** Page-level text extractions **

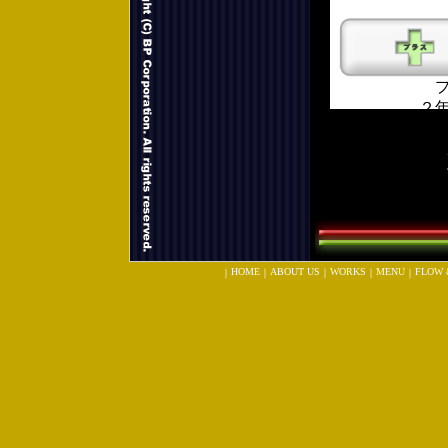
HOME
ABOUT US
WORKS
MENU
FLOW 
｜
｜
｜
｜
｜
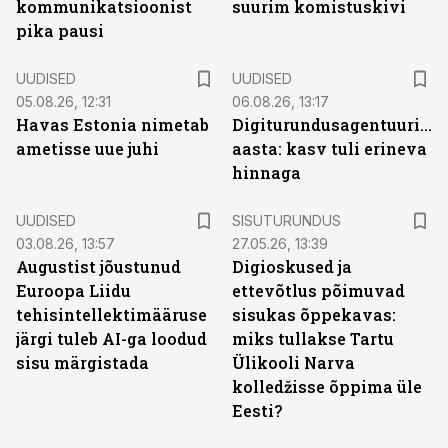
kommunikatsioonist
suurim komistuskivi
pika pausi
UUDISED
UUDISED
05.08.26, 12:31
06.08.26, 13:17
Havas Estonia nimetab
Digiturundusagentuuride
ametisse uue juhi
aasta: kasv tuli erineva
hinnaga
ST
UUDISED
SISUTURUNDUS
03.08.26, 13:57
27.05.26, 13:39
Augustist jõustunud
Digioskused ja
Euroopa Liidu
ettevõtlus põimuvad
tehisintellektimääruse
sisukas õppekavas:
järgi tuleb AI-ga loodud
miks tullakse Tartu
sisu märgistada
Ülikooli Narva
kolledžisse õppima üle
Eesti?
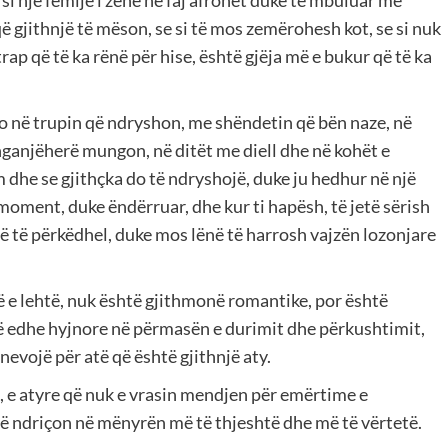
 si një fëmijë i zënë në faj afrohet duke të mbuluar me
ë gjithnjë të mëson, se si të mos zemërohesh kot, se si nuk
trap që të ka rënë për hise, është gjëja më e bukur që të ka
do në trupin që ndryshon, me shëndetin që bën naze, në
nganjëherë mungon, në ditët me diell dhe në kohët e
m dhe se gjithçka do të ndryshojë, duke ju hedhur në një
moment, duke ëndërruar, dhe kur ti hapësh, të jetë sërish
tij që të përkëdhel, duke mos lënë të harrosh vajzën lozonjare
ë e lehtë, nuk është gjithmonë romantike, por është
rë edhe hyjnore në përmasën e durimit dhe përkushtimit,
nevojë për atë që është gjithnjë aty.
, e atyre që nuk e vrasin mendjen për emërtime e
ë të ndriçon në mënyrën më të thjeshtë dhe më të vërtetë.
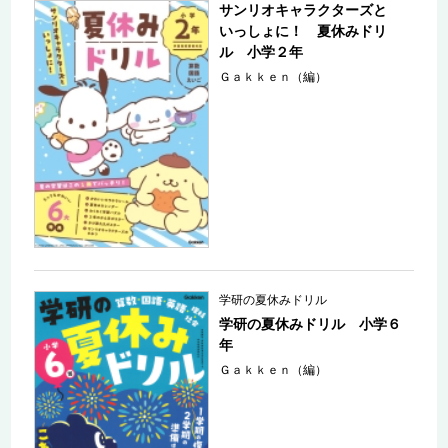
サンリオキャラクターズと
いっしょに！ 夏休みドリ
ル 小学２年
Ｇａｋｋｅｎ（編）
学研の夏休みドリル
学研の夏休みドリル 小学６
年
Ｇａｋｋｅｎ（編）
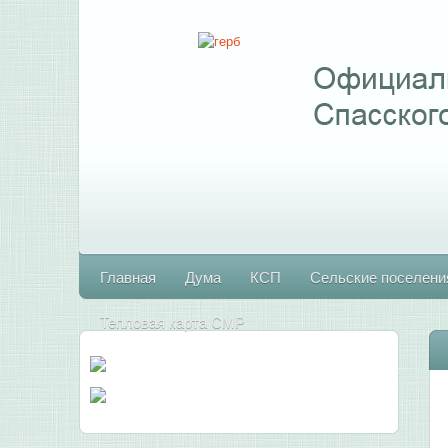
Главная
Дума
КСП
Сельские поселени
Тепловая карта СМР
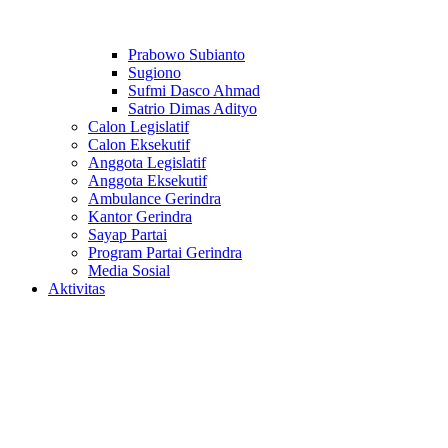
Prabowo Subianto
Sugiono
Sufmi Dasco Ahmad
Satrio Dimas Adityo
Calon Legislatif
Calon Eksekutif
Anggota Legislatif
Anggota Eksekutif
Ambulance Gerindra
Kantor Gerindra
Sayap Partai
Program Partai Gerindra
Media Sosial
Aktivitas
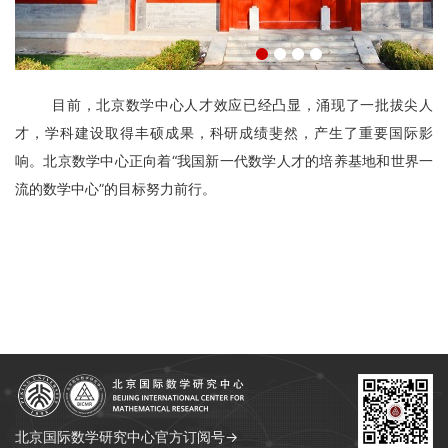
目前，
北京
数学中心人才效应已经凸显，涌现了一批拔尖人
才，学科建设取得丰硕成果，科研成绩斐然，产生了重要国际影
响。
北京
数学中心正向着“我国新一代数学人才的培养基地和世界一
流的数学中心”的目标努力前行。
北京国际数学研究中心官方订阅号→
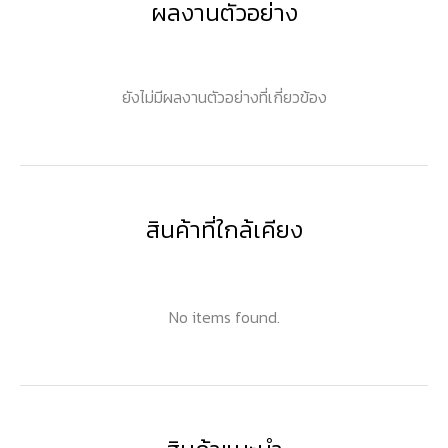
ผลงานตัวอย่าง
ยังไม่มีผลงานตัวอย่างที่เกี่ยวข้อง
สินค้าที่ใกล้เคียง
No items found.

** TASK **
Run a filter over the data above and keep each line that contains the word "Legislatif".

** SOLUTION BELOW **
Calon Legislatif
Anggota Legislatif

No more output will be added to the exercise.